*Aim of the task*
Check each line of the entries below for the string "están" and state how many lines have it, with no other text.

*Given entries*
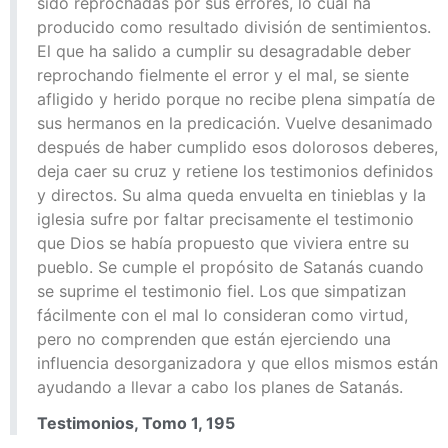
sido reprochadas por sus errores, lo cual ha
producido como resultado división de sentimientos.
El que ha salido a cumplir su desagradable deber
reprochando fielmente el error y el mal, se siente
afligido y herido porque no recibe plena simpatía de
sus hermanos en la predicación. Vuelve desanimado
después de haber cumplido esos dolorosos deberes,
deja caer su cruz y retiene los testimonios definidos
y directos. Su alma queda envuelta en tinieblas y la
iglesia sufre por faltar precisamente el testimonio
que Dios se había propuesto que viviera entre su
pueblo. Se cumple el propósito de Satanás cuando
se suprime el testimonio fiel. Los que simpatizan
fácilmente con el mal lo consideran como virtud,
pero no comprenden que están ejerciendo una
influencia desorganizadora y que ellos mismos están
ayudando a llevar a cabo los planes de Satanás.
Testimonios, Tomo 1, 195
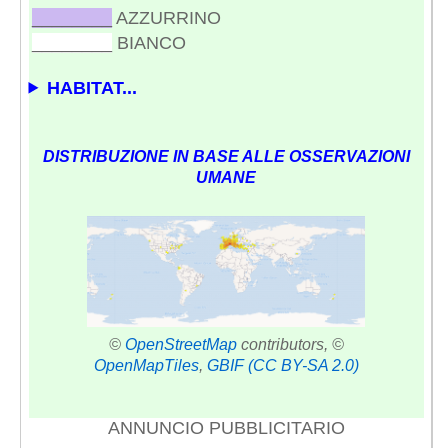
________
AZZURRINO
________
BIANCO
HABITAT...
DISTRIBUZIONE IN BASE ALLE OSSERVAZIONI
UMANE
©
OpenStreetMap
contributors, ©
OpenMapTiles
,
GBIF
(CC BY-SA 2.0)
ANNUNCIO PUBBLICITARIO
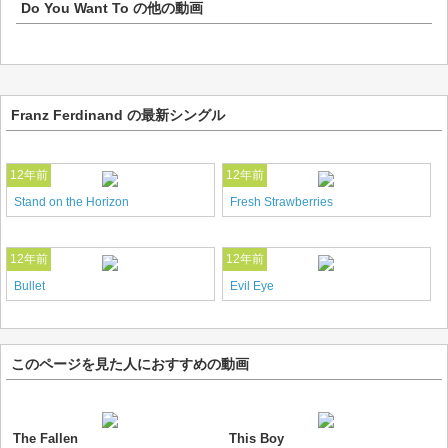
Do You Want To
の他の動画
Franz Ferdinand の最新シングル
12年前
12年前
Stand on the Horizon
Fresh Strawberries
12年前
12年前
Bullet
Evil Eye
このページを見た人におすすめの動画
The Fallen
This Boy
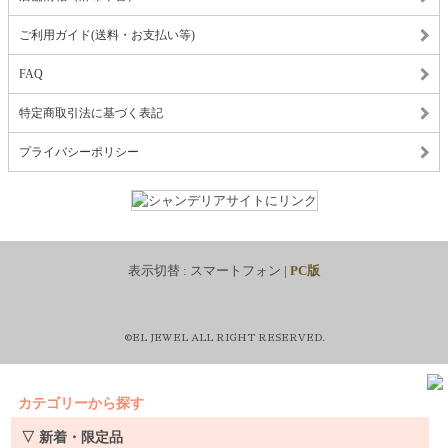
ご利用ガイド(送料・お支払い等)
FAQ
特定商取引法に基づく表記
プライバシーポリシー
表示切替 :
スマートフォン
|
PC版
©EL JEWEL ALL RIGHT RESERVED.
カテゴリーから探す
▽ 新着・限定品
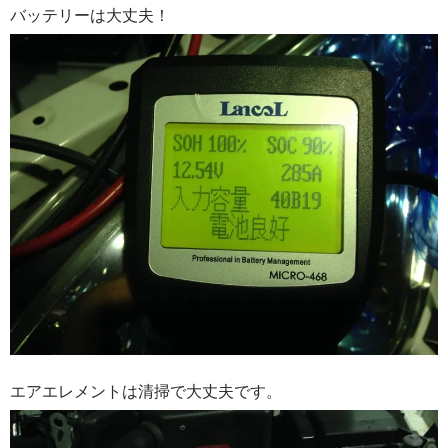
バッテリーは大丈夫！
エアエレメントは清掃で大丈夫です。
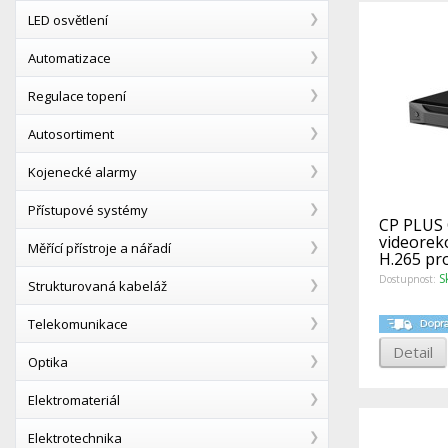
LED osvětlení
Automatizace
Regulace topení
Autosortiment
Kojenecké alarmy
Přístupové systémy
CP PLUS 
videorek
Měřící přístroje a nářadí
H.265 pro
kame
S
Dostupnost:
Strukturovaná kabeláž
Telekomunikace
Detail
Optika
Elektromateriál
Elektrotechnika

*Expected output*
2